Keith James kdj@sanger.ac.uk
25 Oct 2001 10:31:02 +0100


>>>>> "Ewan" == Ewan Birney <birney@ebi.ac.uk> writes:

    Ewan> On Wed, 24 Oct 2001, Forsch, Dan wrote:
    >> I'm pretty sure this doesn't qualify as 'brilliant thought',
    >> but...
    >> 
    >> I'd like to see the solution to this problem move BioJava away
    >> from having StrandedFeature as a sub-interface of Feature,
    >> thereby eliminating those annoying (to me anyway) 'if
    >> instanceof StrandedFeature' checks in the code.  A Strand could
    >> become an attribute of (and inner class within) something else,
    >> possibly of Locations.  If each Location has an associated
    >> Strand then the components of a CompoundLocation could differ.
    >> I'm not sure if this fixes the issue with RemoteFeatures but I
    >> think the same principle would apply.

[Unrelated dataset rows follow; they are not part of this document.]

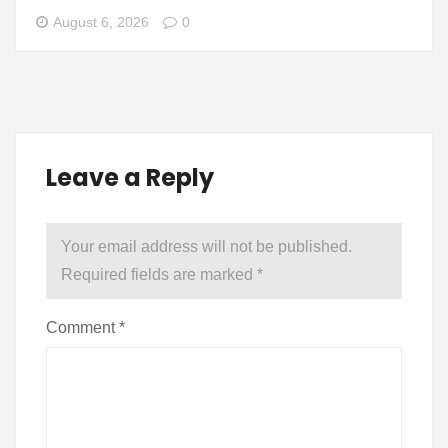
August 6, 2026
0
Leave a Reply
Your email address will not be published.
Required fields are marked
*
Comment
*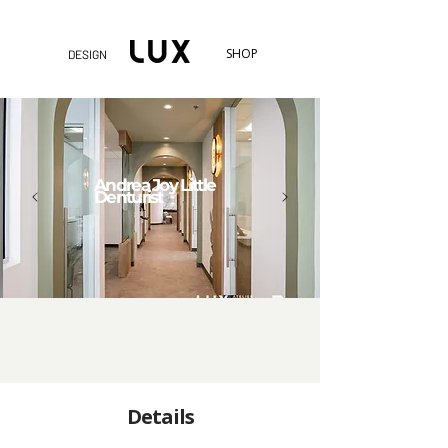
SHOP
DESIGN
Andrea Joy Little
Denturist
Details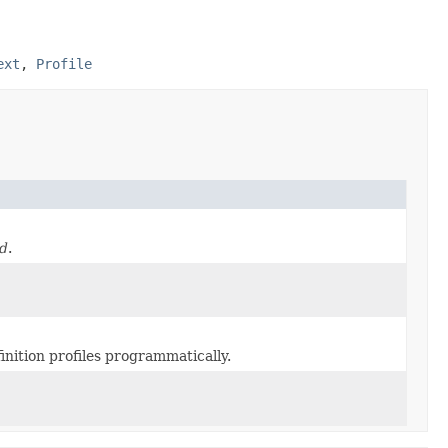
ext
,
Profile
ed
.
inition profiles programmatically.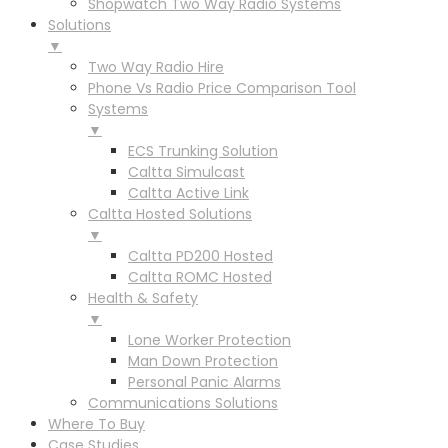
Shopwatch Two Way Radio Systems
Solutions
▼
Two Way Radio Hire
Phone Vs Radio Price Comparison Tool
Systems
▼
ECS Trunking Solution
Caltta Simulcast
Caltta Active Link
Caltta Hosted Solutions
▼
Caltta PD200 Hosted
Caltta ROMC Hosted
Health & Safety
▼
Lone Worker Protection
Man Down Protection
Personal Panic Alarms
Communications Solutions
Where To Buy
Case Studies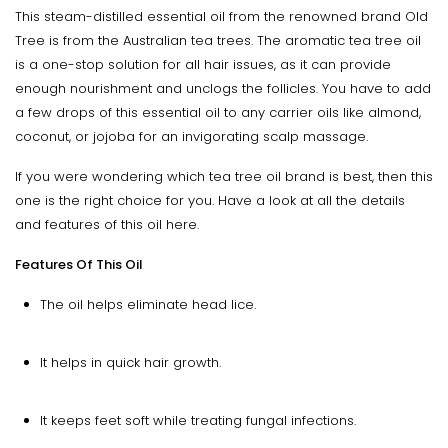
This steam-distilled essential oil from the renowned brand Old
Tree is from the Australian tea trees. The aromatic tea tree oil
is a one-stop solution for all hair issues, as it can provide
enough nourishment and unclogs the follicles. You have to add
a few drops of this essential oil to any carrier oils like almond,
coconut, or jojoba for an invigorating scalp massage.
If you were wondering which tea tree oil brand is best, then this
one is the right choice for you. Have a look at all the details
and features of this oil here.
Features Of This Oil
The oil helps eliminate head lice.
It helps in quick hair growth.
It keeps feet soft while treating fungal infections.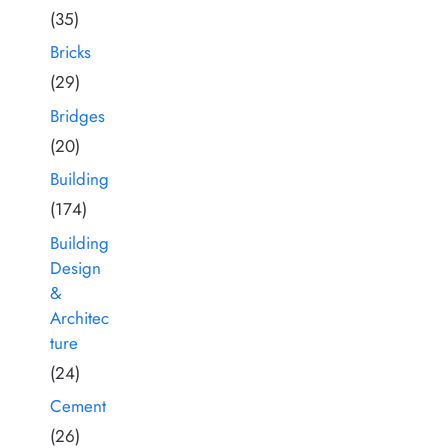
(35)
Bricks
(29)
Bridges
(20)
Building
(174)
Building
Design
&
Architec
ture
(24)
Cement
(26)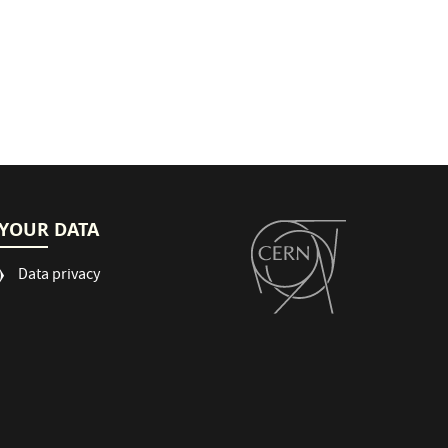
YOUR DATA
Data privacy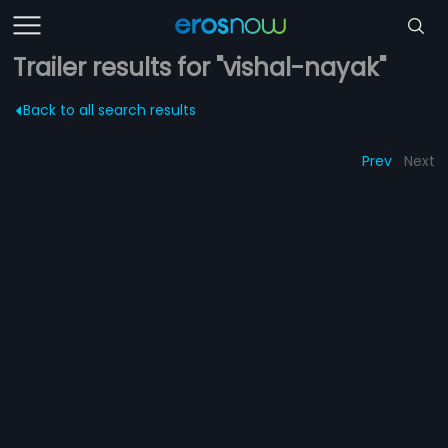
Trailer results for "vishal-nayak"
Back to all search results
Prev
Next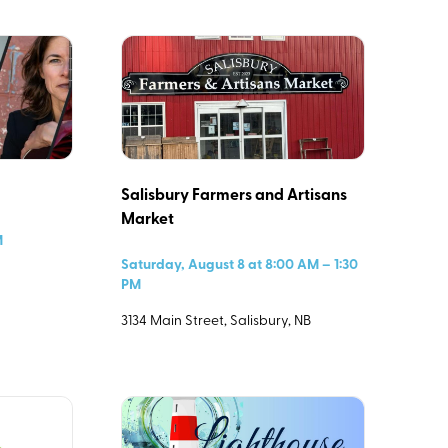
Salisbury Farmers and Artisans
Market
M
Saturday, August 8 at 8:00 AM – 1:30
PM
3134 Main Street, Salisbury, NB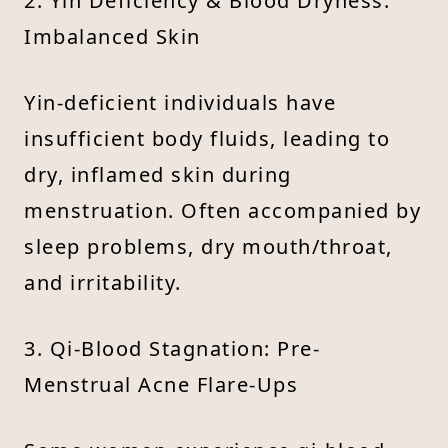
2. Yin Deficiency & Blood Dryness:
Imbalanced Skin
Yin-deficient individuals have
insufficient body fluids, leading to
dry, inflamed skin during
menstruation. Often accompanied by
sleep problems, dry mouth/throat,
and irritability.
3. Qi-Blood Stagnation: Pre-
Menstrual Acne Flare-Ups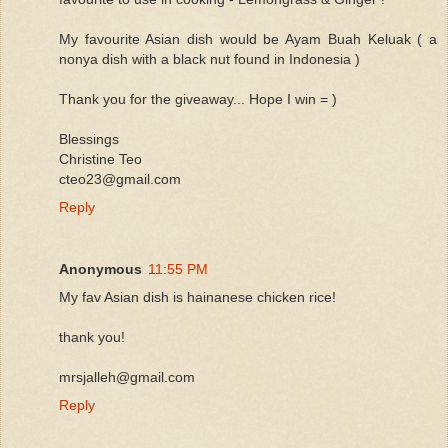
My favourite Asian dish would be Ayam Buah Keluak ( a
nonya dish with a black nut found in Indonesia )
Thank you for the giveaway... Hope I win = )
Blessings
Christine Teo
cteo23@gmail.com
Reply
Anonymous
11:55 PM
My fav Asian dish is hainanese chicken rice!
thank you!
mrsjalleh@gmail.com
Reply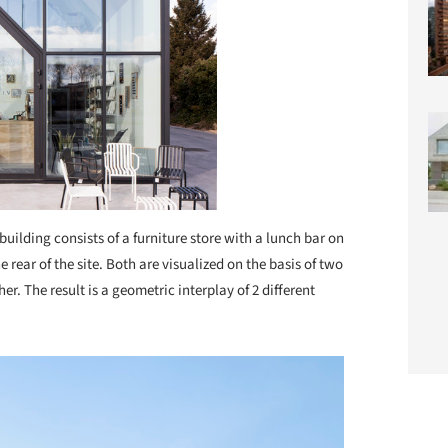
building consists of a furniture store with a lunch bar on
he rear of the site. Both are visualized on the basis of two
r. The result is a geometric interplay of 2 different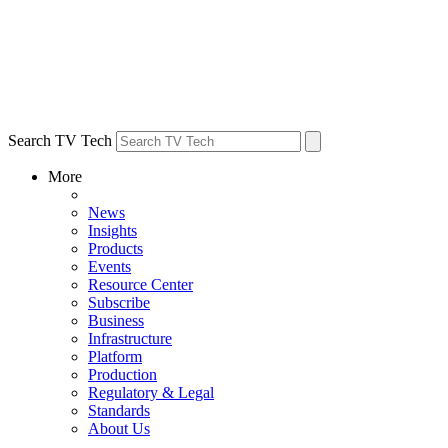
Search TV Tech
More
News
Insights
Products
Events
Resource Center
Subscribe
Business
Infrastructure
Platform
Production
Regulatory & Legal
Standards
About Us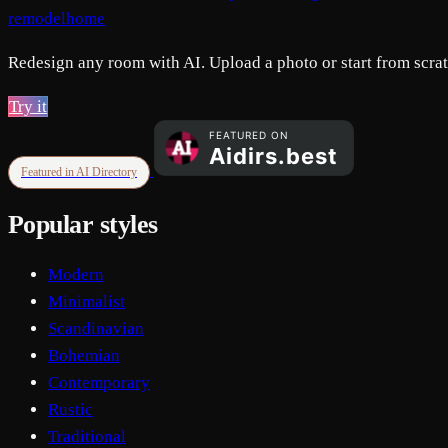
remodelhome
Redesign any room with AI. Upload a photo or start from scratc
Try it
Featured in AI Directory
Popular styles
Modern
Minimalist
Scandinavian
Bohemian
Contemporary
Rustic
Traditional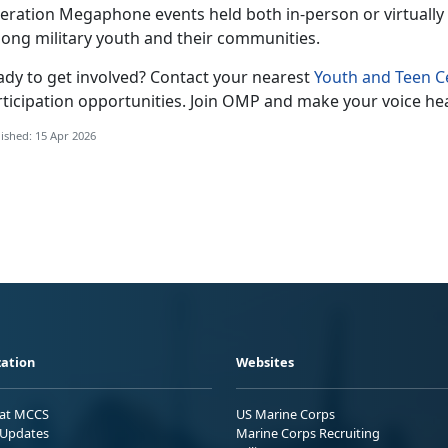
eration Megaphone
events held both in-person or virtually 
ong military youth and their communities.
ady to get involved?
Contact your nearest
Youth and Teen C
ticipation opportunities.
Join OMP and make your voice he
ished: 15 Apr 2026
ation
Websites
 at MCCS
US Marine Corps
Updates
Marine Corps Recruiting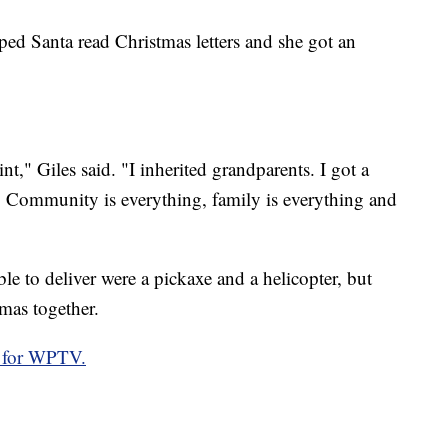
helped Santa read Christmas letters and she got an
nt," Giles said. "I inherited grandparents. I got a
s. Community is everything, family is everything and
able to deliver were a pickaxe and a helicopter, but
tmas together.
 for WPTV.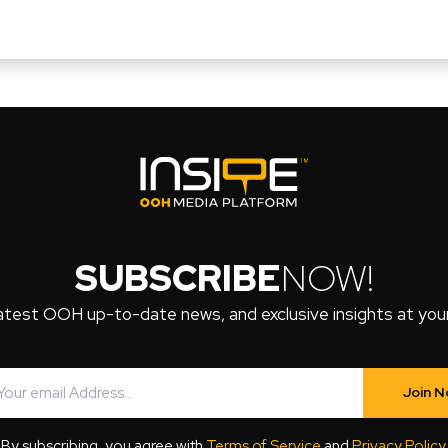
SUBSCRIBE
NOW!
atest OOH up-to-date news, and exclusive insights at your 
Join 
By subscribing, you agree with
Terms of Service
and
Privacy Policy
.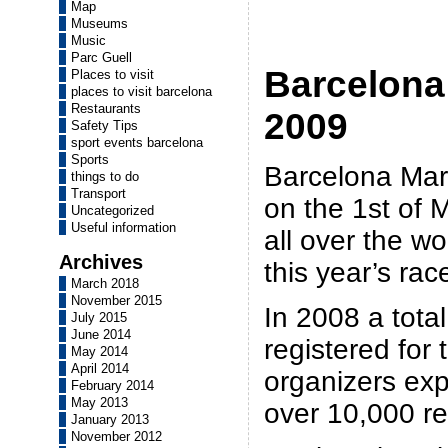
Map
Museums
Music
Parc Guell
Barcelona
Places to visit
places to visit barcelona
Restaurants
2009
Safety Tips
sport events barcelona
Sports
Barcelona Mara
things to do
Transport
on the 1st of 
Uncategorized
Useful information
all over the wo
Archives
this year’s rac
March 2018
November 2015
In 2008 a total
July 2015
June 2014
registered for 
May 2014
April 2014
organizers exp
February 2014
May 2013
over 10,000 re
January 2013
November 2012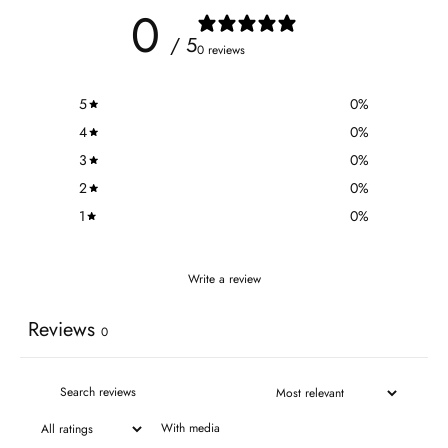
0
/ 5
0 reviews
5
0
%
4
0
%
3
0
%
2
0
%
1
0
%
Write a review
Reviews
0
With media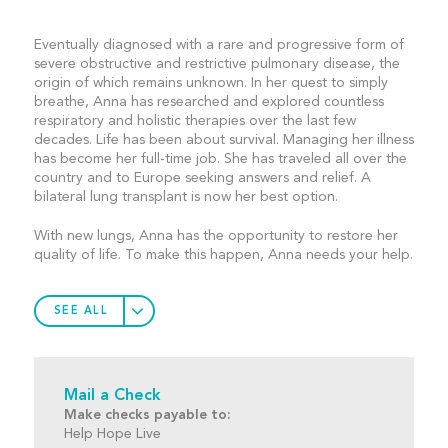
Eventually diagnosed with a rare and progressive form of
severe obstructive and restrictive pulmonary disease, the
origin of which remains unknown. In her quest to simply
breathe, Anna has researched and explored countless
respiratory and holistic therapies over the last few
decades. Life has been about survival. Managing her illness
has become her full-time job. She has traveled all over the
country and to Europe seeking answers and relief. A
bilateral lung transplant is now her best option.
With new lungs, Anna has the opportunity to restore her
quality of life. To make this happen, Anna needs your help.
SEE ALL
Mail a Check
Make checks payable to:
Help Hope Live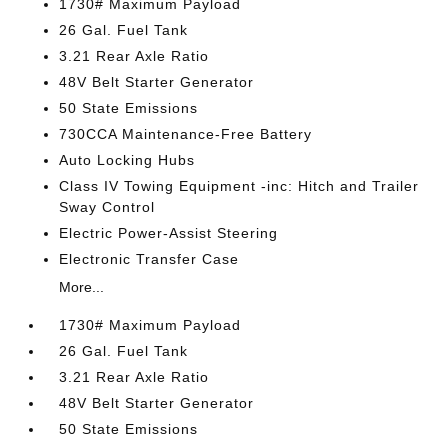
1730# Maximum Payload
26 Gal. Fuel Tank
3.21 Rear Axle Ratio
48V Belt Starter Generator
50 State Emissions
730CCA Maintenance-Free Battery
Auto Locking Hubs
Class IV Towing Equipment -inc: Hitch and Trailer
Sway Control
Electric Power-Assist Steering
Electronic Transfer Case
More...
1730# Maximum Payload
26 Gal. Fuel Tank
3.21 Rear Axle Ratio
48V Belt Starter Generator
50 State Emissions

    Ewan> This is like the bioperl approach. (bioperl takes locations
    Ewan> into a whole tree-system to allow representation of
    Ewan> FuzzyLocations)


    Ewan> I know that Thomas likes in BioJava strandness being a
    Ewan> property of the feature, not the location which I think it
    Ewan> quite a good principled stand: it just causes havoc wrt to
    Ewan> EMBL/GenBank.



    Ewan> I think I made a similar stand against "complex" locations
    Ewan> in Bioperl for a while before I was overruled by people
    Ewan> wanting, understandably, to parse the *whole* of GenBank,
    Ewan> and then round-trip it properely.



    Ewan> It is going to be interesting to see BioJava's approach to
    Ewan> this.


    Ewan> But - just to say - I don't think there is a 100% clean
    Ewan> solution here. Just different compromises.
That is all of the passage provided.